INTRODUCTION
Vladimir Lenin is often credited with coining the phrase “useful idiot” to describe the shallow thinkers in the West who did the Communist Party’s bidding without realizing it. During the Cold War, liberals consistently lived down to the stereotype that they were Soviet dupes, too gullible and weak-minded to see they were buying the rope that would hang them, as Lenin put it. With each passing day, it becomes more and more difficult to avoid the conclusion that the current president of the United States, Donald J. Trump, is either hiding something when it comes to the Kremlin, or simply one of its useful idiots. Neither conclusion is comforting.
In the halls of Congress and in the office of Special Counsel Robert Mueller, investigations are underway to determine whether Trump or members of his campaign and administration colluded with Russia to influence the 2016 presidential election. The answer appears more and more likely to be a resounding yes.
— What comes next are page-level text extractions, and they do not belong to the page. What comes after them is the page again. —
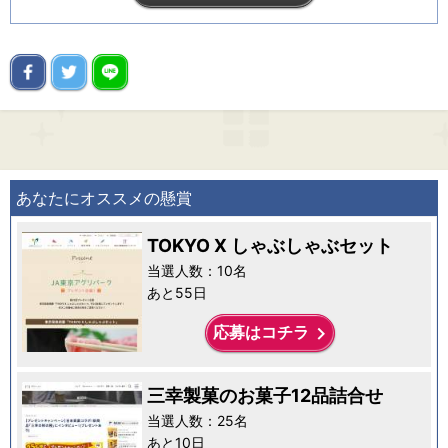
あなたにオススメの懸賞
TOKYO X しゃぶしゃぶセット
当選人数：10名
あと55日
keyboard_arrow_right
応募はコチラ
三幸製菓のお菓子12品詰合せ
当選人数：25名
あと10日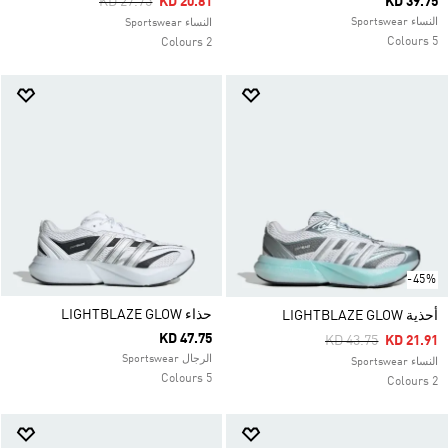
Price Reduced From
To
KD 27.75
KD 20.81
KD 39.75
النساء Sportswear
النساء Sportswear
5 Colours
2 Colours
-45%
حذاء LIGHTBLAZE GLOW
أحذية LIGHTBLAZE GLOW
KD 47.75
Price Reduced Fro
To
KD 43.75
KD 21.91
الرجال Sportswear
النساء Sportswear
5 Colours
2 Colours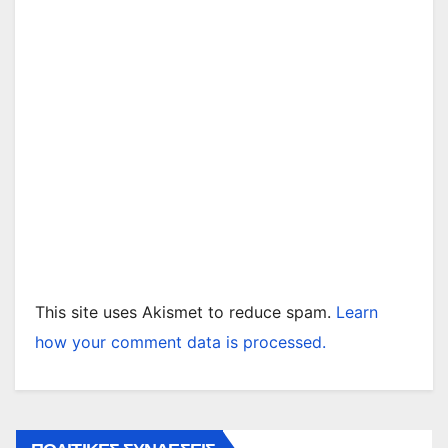
This site uses Akismet to reduce spam.
Learn
how your comment data is processed.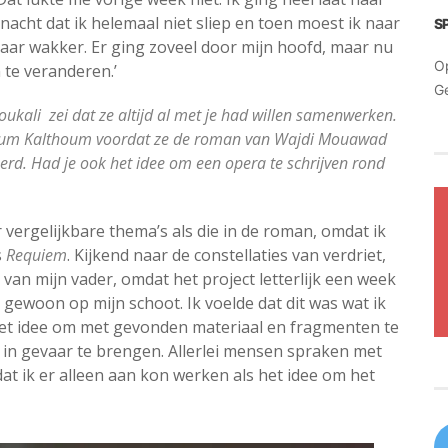
acht dat ik helemaal niet sliep en toen moest ik naar
S
lkaar wakker. Er ging zoveel door mijn hoofd, maar nu
O
 te veranderen.’
G
ukali zei dat ze altijd al met je had willen samenwerken.
nd Oum Kalthoum voordat ze de roman van Wajdi Mouawad
eerd.
Had je ook het idee om een ​​opera te schrijven rond
r vergelijkbare thema’s als die in de roman, omdat ik
s
Requiem
. Kijkend naar de constellaties van verdriet,
an mijn vader, omdat het project letterlijk een week
 gewoon op mijn schoot. Ik voelde dat dit was wat ik
het idee om met gevonden materiaal en fragmenten te
 in gevaar te brengen. Allerlei mensen spraken met
at ik er alleen aan kon werken als het idee om het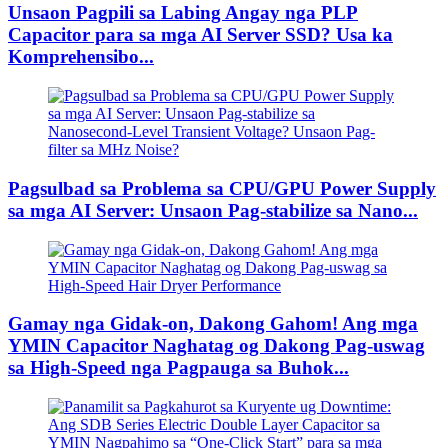
Unsaon Pagpili sa Labing Angay nga PLP
Capacitor para sa mga AI Server SSD? Usa ka
Komprehensibo...
Pagsulbad sa Problema sa CPU/GPU Power Supply
sa mga AI Server: Unsaon Pag-stabilize sa Nano...
Gamay nga Gidak-on, Dakong Gahom! Ang mga
YMIN Capacitor Naghatag og Dakong Pag-uswag
sa High-Speed ​​​​nga Pagpauga sa Buhok...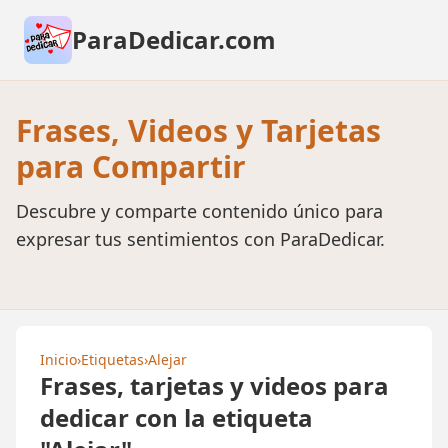
ParaDedicar.com
Frases, Videos y Tarjetas
para Compartir
Descubre y comparte contenido único para
expresar tus sentimientos con ParaDedicar.
Inicio
›
Etiquetas
›
Alejar
Frases, tarjetas y videos para
dedicar con la etiqueta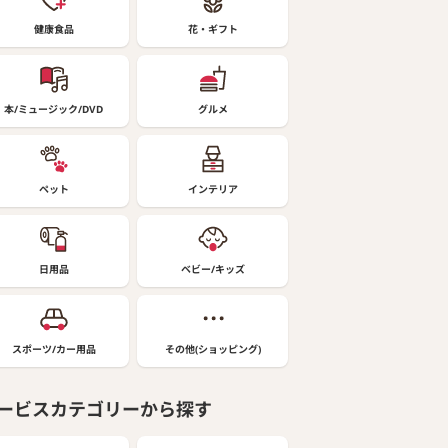
健康食品
花・ギフト
本/ミュージック/DVD
グルメ
ペット
インテリア
日用品
ベビー/キッズ
スポーツ/カー用品
その他(ショッピング)
ービスカテゴリーから探す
A hoax or fake news, counters Trump, who peddles a shameless conspiracy theory that it was all cooked up by a “deep state” trying to stage a quiet coup and expel a president democratically elected by angry voters who sent him to burn the corrupt Washington establishment to the ground. The GOP-led House Intelligence Committee’s 14-month investigation found no collusion; the Senate’s investigation and the special counsel’s roll on. Hyped by the press, diminished by the president’s defenders, and analyzed by legions of armchair pundits and self-styled investigators, the Russia issue has split the country right down the middle, with half of all Americans believing that the Trump campaign did collude with Russia.
So divisive is this issue that it obscures the very real and very alarming fact that Vladimir Putin directed an information warfare campaign aimed at influencing the outcome of the 2016 presidential election. This is grave stuff, not fake news, but rather the sobering conclusion of the heads of the FBI, CIA, and NSA, as well as Special Counsel Mueller’s crack team of prosecutors. Acting on Putin’s orders, Russian intelligence broke into the networks of the Clinton campaign and the Democratic Party and stole thousands of emails, which were then released to WikiLeaks. At the same time, a shadowy Internet group based in St. Petersburg, Russia, directed employees to pose as Americans online and use social media to help Trump’s chances and manipulate the 2016 election.
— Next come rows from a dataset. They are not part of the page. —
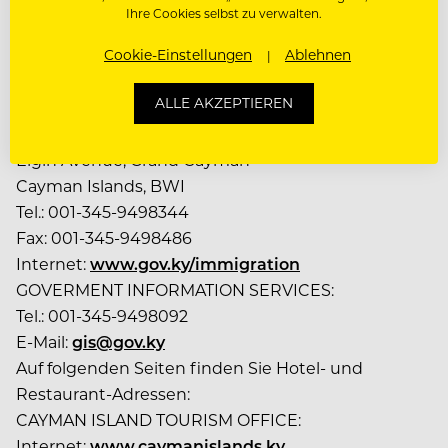
dr
Ihre Cookies selbst zu verwalten.
es
se
Cookie-Einstellungen
Ablehnen
n
ALLE AKZEPTIEREN
IMMIGRATION DEPARTMENT:
P.O. Box 1098 GT
Elgin Avenue, Grand Cayman
Cayman Islands, BWI
Tel.: 001-345-9498344
Fax: 001-345-9498486
Internet:
www.gov.ky/immigration
GOVERMENT INFORMATION SERVICES:
Tel.: 001-345-9498092
E-Mail:
gis@gov.ky
Auf folgenden Seiten finden Sie Hotel- und
Restaurant-Adressen:
CAYMAN ISLAND TOURISM OFFICE:
Internet:
www.caymanislands.ky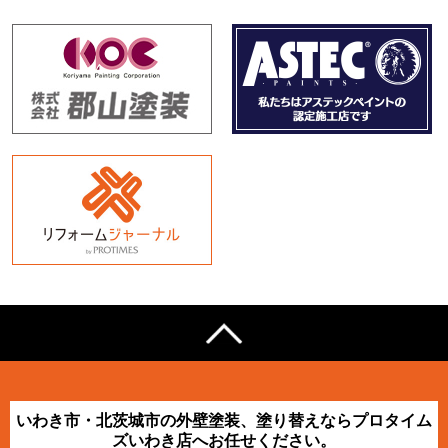
いわき市・北茨城市の外壁塗装、塗り替えならプロタイム
ズいわき店へお任せください。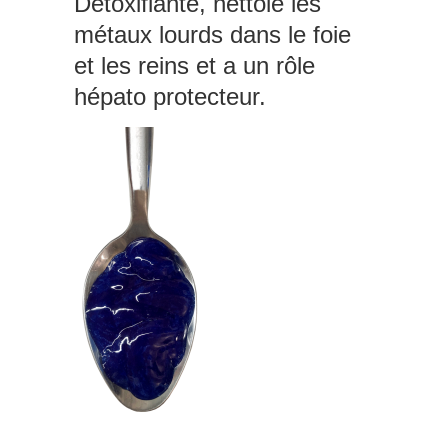
Détoxifiante, nettoie les
métaux lourds dans le foie
et les reins et a un rôle
hépato protecteur.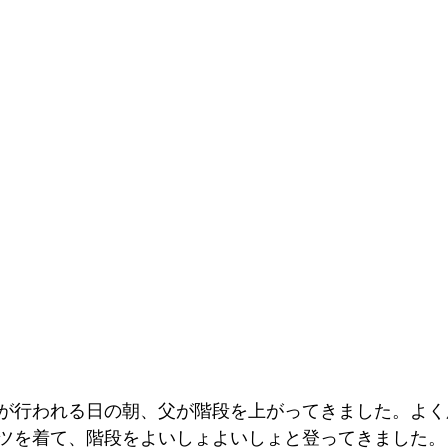
が行われる日の朝、父が階段を上がってきました。よく
ツを着て、階段をよいしょよいしょと登ってきました。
The battle is engaged. America is under attack by a foreign adversary, and for the first time in its history, this country has not responded. With more attacks sure to come in the 2018 midterm elections and the 2020 presidential election, government response of some kind is required, yet the commander in chief remains either unable or unwilling to do anything about it. President Trump rails on about witch hunts and hoaxes, and mocks the very intelligence agencies tasked with figuring out how to repel this assault on American democracy.
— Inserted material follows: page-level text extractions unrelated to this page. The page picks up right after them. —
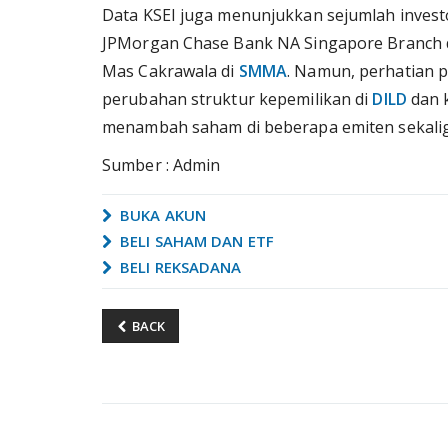
Data KSEI juga menunjukkan sejumlah invest
JPMorgan Chase Bank NA Singapore Branch 
Mas Cakrawala di
SMMA
. Namun, perhatian p
perubahan struktur kepemilikan di
DILD
dan k
menambah saham di beberapa emiten sekalig
Sumber : Admin
BUKA AKUN
BELI SAHAM DAN ETF
BELI REKSADANA
BACK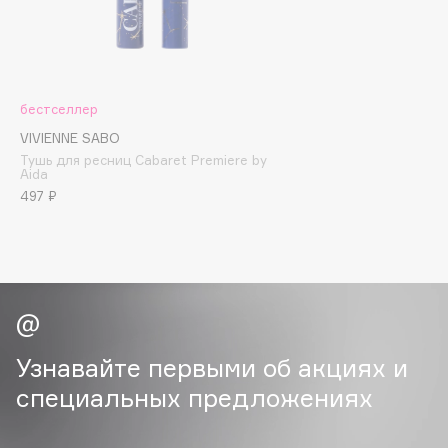
Cadence
Capelli Dorati
Carbon Theory
бестселлер
Carmex
VIVIENNE SABO
Carolina Herrera
Тушь для ресниц Cabaret Premiere by
Aida
Catrice
497 ₽
Celimax
Cettua
Chupa Chups
Clarette
Clarins
Clarins Precious
Узнавайте первыми об акциях и
Clinique
специальных предложениях
Clive Christian
Club De Nuit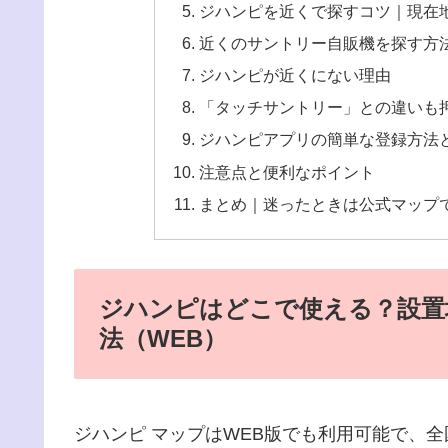
ジハンピを近くで探すコツ｜現在
近くのサントリー自販機を探す方
ジハンピが近くにない理由
「タッチサントリー」との違いも
ジハンピアプリの簡単な登録方法
注意点と便利なポイント
まとめ｜迷ったときは公式マップ
ジハンピはどこで使える？設置
法（WEB）
ジハンピ マップはWEB版でも利用可能で、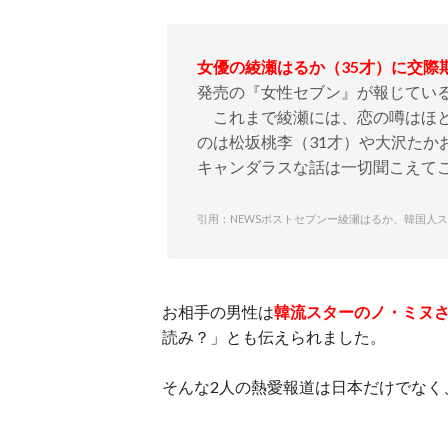
女優の綾瀬はるか（35才）に交際
発売の『女性セブン』が報じてい
これまで綾瀬には、恋の噂はほと
のは松坂桃李（31才）や大沢たか
キャンダラスな話は一切聞こえて
引用：NEWSポストセブンー綾瀬はるか、韓国人
お相手の男性は
韓流スターのノ・ミヌさ
読み？」とも伝えられました。
そんな2人の熱愛報道は日本だけでなく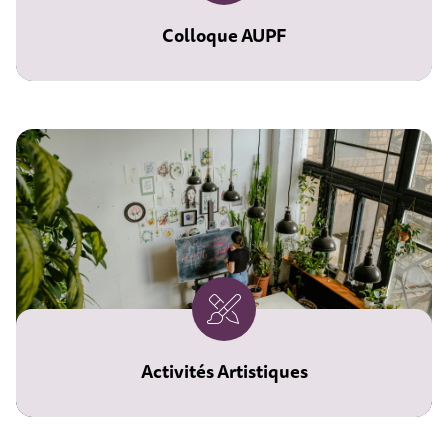
Colloque AUPF
Les 27 et 28 novembre prochains,
l'Université Populaire du Chalonnais
accueille le colloque annuel de
l'AUPF.
Cet espace est réservé exclusivement
aux membres de l'AUPF pour s'y
inscrire
Activités Artistiques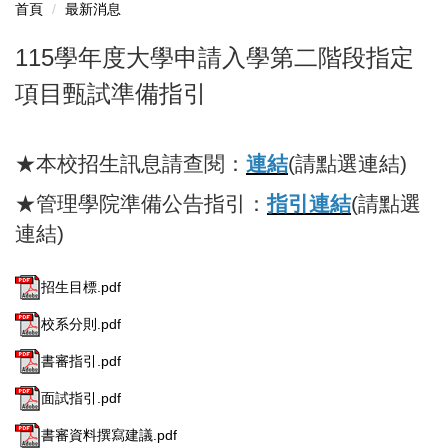
首頁
最新消息
115學年度大學申請入學第二階段指定
項目甄試準備指引
★本校招生訊息請查閱：
連結
(請點選連結)
★管理學院準備公告指引：
指引連結
(請點選
連結)
招生目標.pdf
校系分則.pdf
書審指引.pdf
面試指引.pdf
書審資料撰寫建議.pdf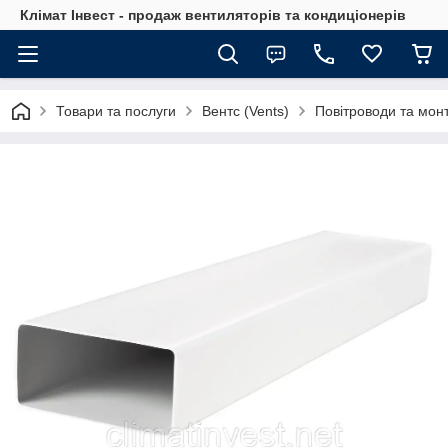
Клімат Інвест - продаж вентиляторів та кондиціонерів
Товари та послуги
Вентс (Vents)
Повітроводи та мон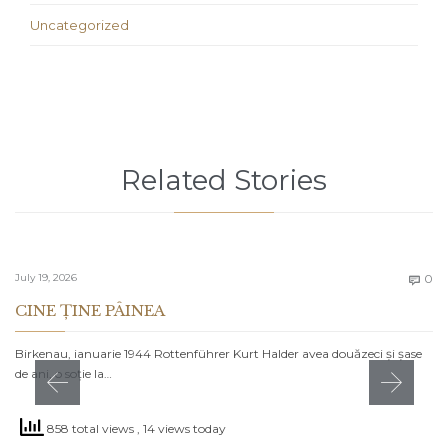
Uncategorized
Related Stories
C
July 19, 2026
0

CINE ȚINE PÂINEA
Birkenau, ianuarie 1944 Rottenführer Kurt Halder avea douăzeci și șase
de ani, o soție la…
858 total views
, 14 views today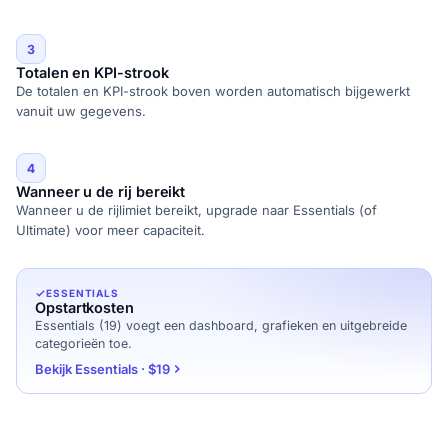
3
Totalen en KPI-strook
De totalen en KPI-strook boven worden automatisch bijgewerkt
vanuit uw gegevens.
4
Wanneer u de rij bereikt
Wanneer u de rijlimiet bereikt, upgrade naar Essentials (of
Ultimate) voor meer capaciteit.
ESSENTIALS
Opstartkosten
Essentials (19) voegt een dashboard, grafieken en uitgebreide
categorieën toe.
Bekijk Essentials · $19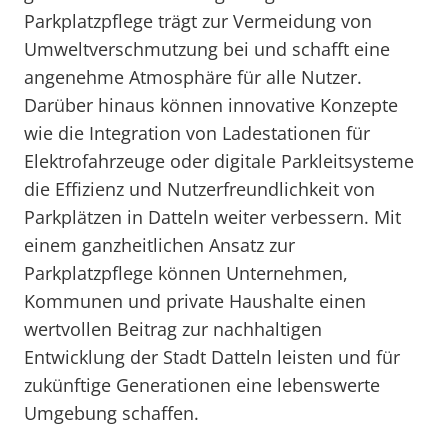
Parkplatzpflege trägt zur Vermeidung von
Umweltverschmutzung bei und schafft eine
angenehme Atmosphäre für alle Nutzer.
Darüber hinaus können innovative Konzepte
wie die Integration von Ladestationen für
Elektrofahrzeuge oder digitale Parkleitsysteme
die Effizienz und Nutzerfreundlichkeit von
Parkplätzen in Datteln weiter verbessern. Mit
einem ganzheitlichen Ansatz zur
Parkplatzpflege können Unternehmen,
Kommunen und private Haushalte einen
wertvollen Beitrag zur nachhaltigen
Entwicklung der Stadt Datteln leisten und für
zukünftige Generationen eine lebenswerte
Umgebung schaffen.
Despite Trump’s pugilism, however, there has been one man he has not crossed: Vladimir Putin. Their relationship can be distilled to quiet admiration from afar. “I think [Trump] is an experienced person, a businessman with very extensive experience,” Putin told NBC News personality Megyn Kelly during an interview in March 2018, “and he understands that if you need to partner with someone you must treat your future or current partner with respect, otherwise nothing will come of it. I think this is a purely pragmatic approach.”1
Trump for his part has not been shy about his admiration for Russia’s longtime president, whom he has called “a leader far more than our president [Obama] has been.” Just a few months before Putin’s NBC News interview, Trump acknowledged his belief that Putin and Russia did not interfere with the 2016 elections: “[Putin] said he didn’t meddle. He said he didn’t meddle. I asked him again. You can only ask so many times. Every time he sees me, he says, ‘I didn’t do that.’ And I believe, I really believe, that when he tells me that, he means it. I think he is very insulted by it.”2
Trump’s friendly history with Russia stretches back decades, to when Trump Tower first began taking on tenants after opening in 1983. From the beginning, the Russian Mafiya made Trump Tower a base for their skulduggery, a trend that continued when Trump built his Taj Mahal casino in Atlantic City. When that venture failed, and Trump spent the latter part of the 1990s bankrupt, he turned again to the Russians, hoping to sell them on a Trump Tower in Moscow. The Russian capital became such a favored travel and business destination for the Trump family that Eric Trump once quipped to a friend of the family, who reported it later, “We have all the funding we need out of Russia . . . [W]e go there all the time.”3
That affinity has long gone both ways. Russian oligarchs, criminal masterminds, and Kremlin-linked officials have been drawn to Trump and his properties for years. But prior to the 2016 presidential election, those connections, nearly all of them shady, remained behind a curtain. With Trump’s candidacy came more audacious attempts by high-powered Russians to assist him in his run, by reaching out with numerous offers of secret back channels, dirt, and hacked emails. While this book does not deeply dive into some of the more recent examples
(the Seychelles meeting between Trump and Putin associates to establish a back channel between the two presidents) or more obscure intrigues now being dredged up (Trump’s phone call to Putin congratulating him on his election victory), it does lay out a comprehensive historical narrative of this relationship. The problem with this story isn’t that there’s a lack of material. Rather, there’s far too much of it to go into every aspect in great detail, with new items of interest emerging at a breakneck pace. As I write this, news that Trump has dismissed Secretary of State Rex Tillerson (via Twitter, of course) is making the rounds, only a day after Tillerson had broken ranks with the administration to blame Russia for the poisoning of an ex–Russian spy in England. So is news that the Trump administration has finally announced Russia sanctions on the Moscow-based Internet Research Agency team for their election interference, the first time Trump, in his role as U.S. president, has ever punished Russia for meddling in the 2016 presidential election. At some point, my editor and I agreed that, barring revelations like these that we felt were groundbreaking, we would need to cease adding new items. To write a “definitive history” that is still writing itself may seem ambitious, but what most people need to know right now is how all this was even able to happen. What this book represents, then, is a primer that accounts for all the essential information anyone curious about this subject would need to know about the Trump-Russia scandal, as well as many of the side-stories that have formed along its periphery.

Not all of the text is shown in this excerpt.